Outubro é o mês mais movimentado nas academias porque é quando começa, para muita gente, mais um “projeto verão”. Só em Santos, 284 empresas são cadastradas como atividade de condicionamento físico, o que inclui professores particulares e assessorias esportivas. Por isso, a dificuldade do consumidor vira escolher a melhor alternativa. É tanta opção que, se a cada dia útil de 2018 uma empresa cadastrada fosse visitada, ainda sobrariam 32 para 2019.
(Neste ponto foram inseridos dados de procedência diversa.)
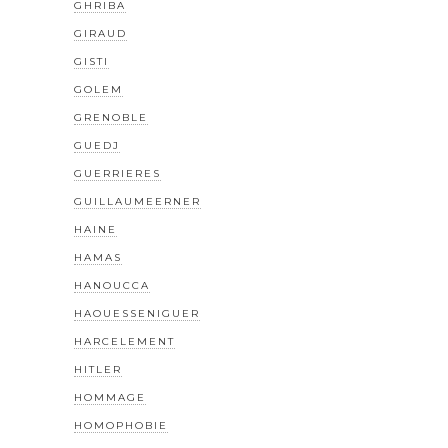
GHRIBA
GIRAUD
GISTI
GOLEM
GRENOBLE
GUEDJ
GUERRIERES
GUILLAUMEERNER
HAINE
HAMAS
HANOUCCA
HAOUESSENIGUER
HARCELEMENT
HITLER
HOMMAGE
HOMOPHOBIE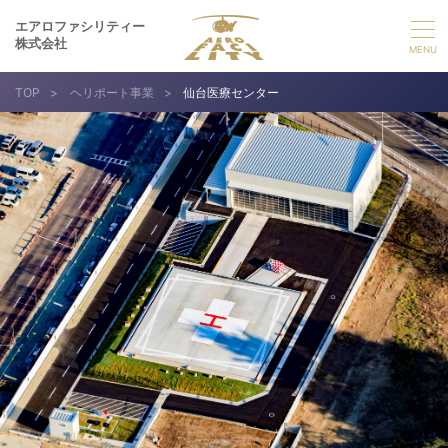
エアロファシリティー
株式会社
TOP
>
ヘリポート事業
>
仙台医療センター
選ばれる理由
事業紹介
実績紹介
企業情報
採用情報
お問い合わせ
Para não tornar a malhação uma corrida de obstáculos entre uma escolha e outra, algumas dicas são essenciais. Quem explica é a professora de Atividades de Academia do curso de Educação Física da Universidade Metropolitana de Santos de Santos (Unimes), Cassia Campi, também coordenadora da R4 Academia.
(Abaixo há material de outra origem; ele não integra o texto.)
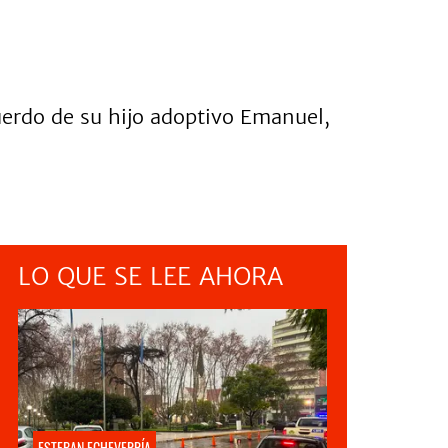
cuerdo de su hijo adoptivo Emanuel,
LO QUE SE LEE AHORA
ESTEBAN ECHEVERRÍA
Segundo ela, preço não deve ser o principal motivador do aluno. Há muitos estabelecimentos que colocam a mensalidade lá embaixo, mas exigem uma fidelidade que o aluno não cumprirá. Vale avaliar o custo benefício em razão de outros detalhes. Um é a proximidade da residência, conta ela.

“Não que precise ser do lado de casa, mas o fácil acesso é primordial para que não seja um motivo para falta. Muita gente se inscreve mas se esquece que terá que ir de carro, e nos arredores é difícil estacionar, por exemplo”, diz.
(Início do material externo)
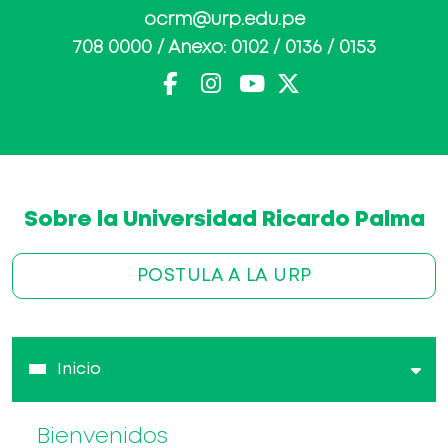
ocrm@urp.edu.pe
708 0000 / Anexo: 0102 / 0136 / 0153
Sobre la Universidad Ricardo Palma
POSTULA A LA URP
Inicio
Bienvenidos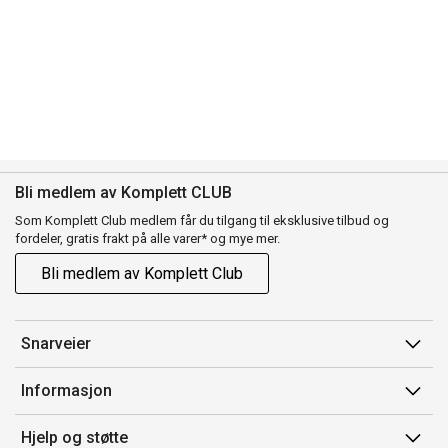
Bli medlem av Komplett CLUB
Som Komplett Club medlem får du tilgang til eksklusive tilbud og
fordeler, gratis frakt på alle varer* og mye mer.
Bli medlem av Komplett Club
Snarveier
Min side
Informasjon
Ordreoversikt
Salgsbetingelser
Hjelp og støtte
Flex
Nesse mesmo sentido outra dica é verificar a infraestrutura oferecida. Caso o exercício seja feito num intervalo do trabalho, por exemplo, a orientação é ver se há chuveiros suficientes para um banho antes de retornar, mesmo em horário de pico.

Sem deslumbramento

Outra dica é não se deslumbrar com equipamentos de última geração. “Eles precisam estar em bom estado de conservação e em quantidade e variedade que permita ao professor dar uma boa aula”, afirma Campi. No entanto, o número de profissionais que acompanham o aluno pode ser o diferencial. “Existiu um boom de academias low cost (preço baixo), que apesar de terem números muito grandes de equipamentos, não têm o
equivalente em professores. Chega a 40, 50 alunos por professor e essas academias primam, às vezes, por não dar instrução mesmo. O professor passa um treino por mês e depois o aluno só recebe correção”, conta ela, lembrando que não existe regulamentação para restringir número de alunos atendidos por educador físico.

Categorias

No Fitness Brasil deste ano, um dos maiores eventos sobre atividade física no País, foi calculado que a estimativa de atendimento dessa linha de academias é de 30 alunos atendidos por hora, para cada professor. Já na chamada categoria de academia boutique, mais caras, são em média quatro alunos por hora a cada professor.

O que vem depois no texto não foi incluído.